Jun 29, 2006 23:48
Yeah, knowing that your course in life is set and there is no way to go back or change the things that will haunt you forever. I know that you don't know this, but I'm really good with most babies (like 75%). They find me either annoying as hell (25%), or they fall asleep in my arms and rest peacefully for hours.
Tonight Kristin had Crystal's kids over. It's a long story, don't ask. Anywho, Kaylan who is 8 months old didn't wanna lay down with her bottle and go to sleep. My part of the packing was pretty much done. I went in with Kaylan and held her and rocked her. It was so sweet and so warm to hold her there in my arms. She fell asleep in about three minutes. I tried to lay her down, but Kristin's bed scared me. I didn't want her to roll wrong or hurt herslf. No, instead I laid down on the bed with Kaylan in my arms. She snuffled down and barely moved.
Kristin came in and said she needed to pack up her room, so we moved to my room. Yeah, sitting in my bed with this warm baby in my arms cuddled up on my chest made me realize how much it sucks ass that I won't ever be able to have kids of my own. I started crying. It made me hurt really bad to feel that way. Knowing that this baby, not even a family member's baby or niece or nephew, might be the last time I get to hold a baby like that just broke my heart.

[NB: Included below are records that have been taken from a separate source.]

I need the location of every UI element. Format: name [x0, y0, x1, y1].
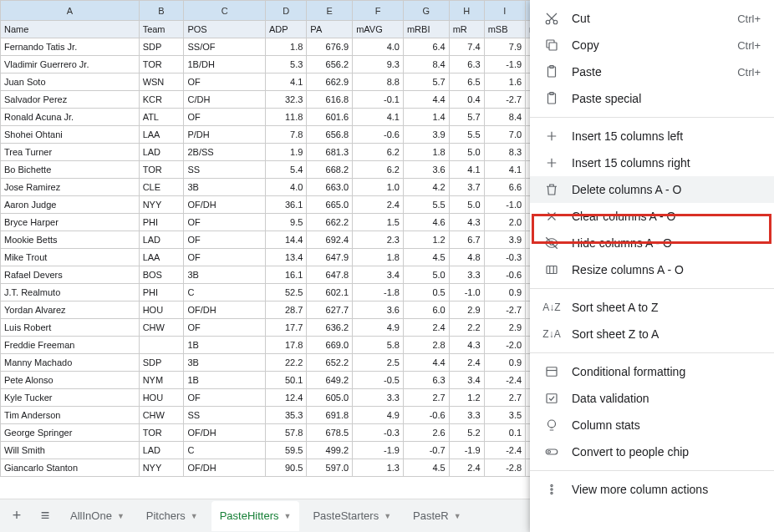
cell[interactable]: 668.2: [307, 161, 353, 179]
cell[interactable]: BOS: [139, 266, 184, 284]
cell[interactable]: 0.9: [484, 284, 525, 301]
cell[interactable]: 6.5: [449, 73, 484, 91]
cell[interactable]: 0.9: [484, 354, 525, 372]
cell[interactable]: 7.8: [265, 126, 306, 144]
cell[interactable]: Mookie Betts: [1, 231, 140, 249]
cell[interactable]: 7.0: [484, 126, 525, 144]
cell[interactable]: 36.1: [265, 196, 306, 214]
cell[interactable]: ADP: [265, 21, 306, 38]
cell[interactable]: Kyle Tucker: [1, 389, 140, 407]
menu-copy[interactable]: Copy Ctrl+: [530, 32, 774, 58]
cell[interactable]: 1.2: [403, 231, 449, 249]
cell[interactable]: 4.3: [449, 214, 484, 231]
cell[interactable]: 8.3: [484, 144, 525, 161]
cell[interactable]: Salvador Perez: [1, 91, 140, 109]
cell[interactable]: Yordan Alvarez: [1, 301, 140, 319]
cell[interactable]: 0.4: [449, 91, 484, 109]
cell[interactable]: PHI: [139, 284, 184, 301]
menu-paste[interactable]: Paste Ctrl+: [530, 58, 774, 85]
cell[interactable]: 499.2: [307, 442, 353, 459]
cell[interactable]: 2.5: [353, 354, 404, 372]
cell[interactable]: -0.3: [353, 424, 404, 442]
cell[interactable]: 9.3: [353, 56, 404, 73]
cell[interactable]: OF: [184, 109, 265, 126]
cell[interactable]: OF/DH: [184, 424, 265, 442]
menu-paste-special[interactable]: Paste special: [530, 85, 774, 112]
cell[interactable]: 4.8: [449, 249, 484, 266]
cell[interactable]: 11.8: [265, 109, 306, 126]
cell[interactable]: 6.3: [449, 56, 484, 73]
sheet-tab[interactable]: PasteR▼: [405, 501, 470, 531]
cell[interactable]: 2.9: [449, 301, 484, 319]
cell[interactable]: George Springer: [1, 424, 140, 442]
cell[interactable]: 3.9: [484, 231, 525, 249]
cell[interactable]: 8.4: [403, 56, 449, 73]
cell[interactable]: 662.2: [307, 214, 353, 231]
cell[interactable]: LAA: [139, 249, 184, 266]
cell[interactable]: Tim Anderson: [1, 407, 140, 424]
cell[interactable]: NYY: [139, 459, 184, 477]
cell[interactable]: OF/DH: [184, 301, 265, 319]
cell[interactable]: 3.4: [449, 372, 484, 389]
cell[interactable]: LAD: [139, 144, 184, 161]
cell[interactable]: 0.5: [403, 284, 449, 301]
cell[interactable]: 3B: [184, 266, 265, 284]
cell[interactable]: -0.5: [353, 372, 404, 389]
cell[interactable]: 3.5: [484, 407, 525, 424]
cell[interactable]: 691.8: [307, 407, 353, 424]
cell[interactable]: 4.1: [484, 161, 525, 179]
menu-cut[interactable]: Cut Ctrl+: [530, 5, 774, 32]
col-header-F[interactable]: F: [353, 1, 404, 21]
cell[interactable]: 3.3: [353, 389, 404, 407]
cell[interactable]: 4.1: [353, 109, 404, 126]
cell[interactable]: 4.9: [353, 407, 404, 424]
chevron-down-icon[interactable]: ▼: [284, 512, 292, 520]
cell[interactable]: 1.2: [449, 389, 484, 407]
cell[interactable]: C: [184, 442, 265, 459]
cell[interactable]: 5.0: [403, 266, 449, 284]
cell[interactable]: 0.1: [484, 424, 525, 442]
cell[interactable]: 7.4: [449, 38, 484, 56]
cell[interactable]: 678.5: [307, 424, 353, 442]
cell[interactable]: NYY: [139, 196, 184, 214]
cell[interactable]: 5.5: [403, 196, 449, 214]
cell[interactable]: Shohei Ohtani: [1, 126, 140, 144]
cell[interactable]: 676.9: [307, 38, 353, 56]
cell[interactable]: 652.2: [307, 354, 353, 372]
cell[interactable]: LAD: [139, 231, 184, 249]
cell[interactable]: 6.4: [403, 38, 449, 56]
cell[interactable]: -1.9: [449, 442, 484, 459]
cell[interactable]: [139, 337, 184, 354]
cell[interactable]: 3.6: [403, 161, 449, 179]
cell[interactable]: 1B: [184, 372, 265, 389]
cell[interactable]: 90.5: [265, 459, 306, 477]
cell[interactable]: 17.7: [265, 319, 306, 337]
cell[interactable]: 2.4: [449, 354, 484, 372]
cell[interactable]: Manny Machado: [1, 354, 140, 372]
cell[interactable]: Luis Robert: [1, 319, 140, 337]
cell[interactable]: 5.7: [403, 73, 449, 91]
cell[interactable]: 57.8: [265, 424, 306, 442]
cell[interactable]: OF/DH: [184, 459, 265, 477]
menu-data-validation[interactable]: Data validation: [530, 385, 774, 412]
cell[interactable]: -2.0: [484, 337, 525, 354]
cell[interactable]: -0.7: [403, 442, 449, 459]
cell[interactable]: Juan Soto: [1, 73, 140, 91]
cell[interactable]: C/DH: [184, 91, 265, 109]
cell[interactable]: Jose Ramirez: [1, 179, 140, 196]
chevron-down-icon[interactable]: ▼: [454, 512, 461, 520]
menu-conditional-formatting[interactable]: Conditional formatting: [530, 358, 774, 385]
col-header-C[interactable]: C: [184, 1, 265, 21]
cell[interactable]: -1.0: [484, 196, 525, 214]
cell[interactable]: 5.2: [449, 424, 484, 442]
menu-people-chip[interactable]: Convert to people chip: [530, 438, 774, 465]
cell[interactable]: PA: [307, 21, 353, 38]
cell[interactable]: 601.6: [307, 109, 353, 126]
menu-column-stats[interactable]: Column stats: [530, 412, 774, 438]
cell[interactable]: 1B/DH: [184, 56, 265, 73]
cell[interactable]: 616.8: [307, 91, 353, 109]
add-sheet-button[interactable]: +: [5, 504, 28, 528]
cell[interactable]: mR: [449, 21, 484, 38]
cell[interactable]: 1.0: [353, 179, 404, 196]
cell[interactable]: 665.0: [307, 196, 353, 214]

What did I do wrong in life that I can't have babies? What was so wrong?
I know so many people in life that don't want to have kids. I always wanted kids when I was little. Jeebus my heart is breaking right now. I've had my cry now, so mabye if I lay down I'll be able to sleep. It just felts so good to have that trusting little body next to mine. (deleted sappy comment here)
The baby is gone now. People wonder why I stay away from them, it's because it hurts too much.